1. Under the act of 1868-69, chapter 113, sub chapter 5, sec. 1, enacting that "When the personal estate of a decedent is insufficient to pay debts, etc., the executor or administrator may apply to the Superior Court, by petition, to sell the real property of the decedent for the payment of debts," it was held, that the word may, in this as in every cat imposing a duty, means shall, and that by Superior Court is meant the Clerk of said Court.
2. When the personal estate of a decedent is insufficient to pay his debts, and an administrator or executor refuses, or unduly delays, to apply to the Court for the sale of the real estate, the Clerk of the Superior Court as Probate Judge has jurisdiction, and may, at the instance of a creditor, compel such person to perform his duty.
This was a proceeding commenced before the Clerk of the Superior Court of Carteret County, to compel the defendant Saunders to sell real estate of his intestate for the payment of debts.
(262) Haughton, for the plaintiff.
Faircloth for the defendants.
This summons was made returnable before the Clerk, and the plaintiff filed a complaint alleging, among other things, that the defendant's intestate was indebted to him by judgment obtained in the lifetime of the intestate, and that said intestate had conveyed lands to the other defendants, his daughters, for the purpose of defrauding creditors; that the personal estate is exhausted, and the administrator refuses to sell the land for the payment of his debts. Prays judgment that defendant be compelled to sell land for the purpose above set forth. Defendant demurred specially for want of jurisdiction, and the Clerk forwarded the pleadings to his Honor, Judge Clarke, who after considering the same sustained the demurrer; from which judgment plaintiff appealed.
The question presented in this case is, whether a Probate Court, at the instance of a creditor, can compel the administrator of the debtor to sell his lands, for the payment of his debts, after the personal estate has been exhausted.
Laws 1868-'69, ch. 113, sub-ch. 5, sec. 1, p. 267, provided that in such a case the administrator may apply, to the Superior Court, for an order to sell the real property; but it makes no express provision for the relief of the creditor when the administrator refuses or unduly delays to apply.
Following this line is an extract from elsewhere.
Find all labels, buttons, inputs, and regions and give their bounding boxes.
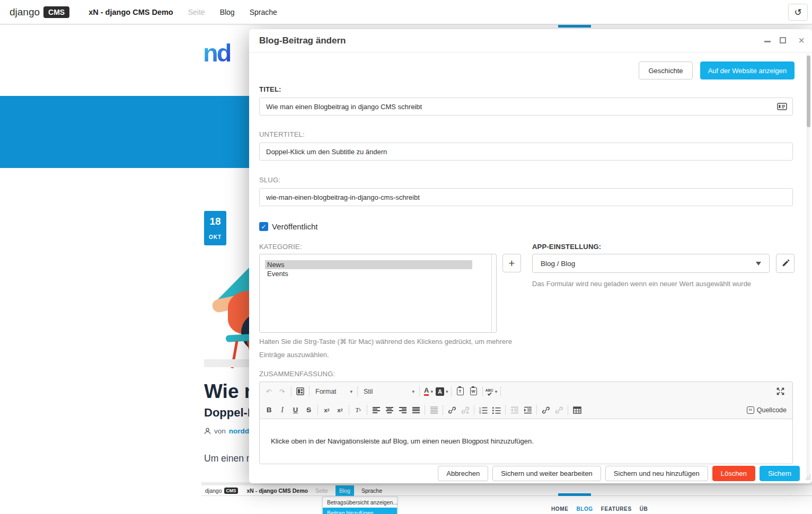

The word may, here, as in every act imposing a duty, means shall, By Superior Court is meant the Clerk of the Court, as appears by section 48, of the same chapter, and from sec. 9, C. C. P., where that is defined to be the meaning of the phrase, in every case, except when some act is required to be done during Term time, or the Judge of the Court is otherwise expressly indicated.
So there is no difficulty about the right of the creditor to have the order made, or the duty of the administrator to apply for it, or the jurisdiction of the Court on his application.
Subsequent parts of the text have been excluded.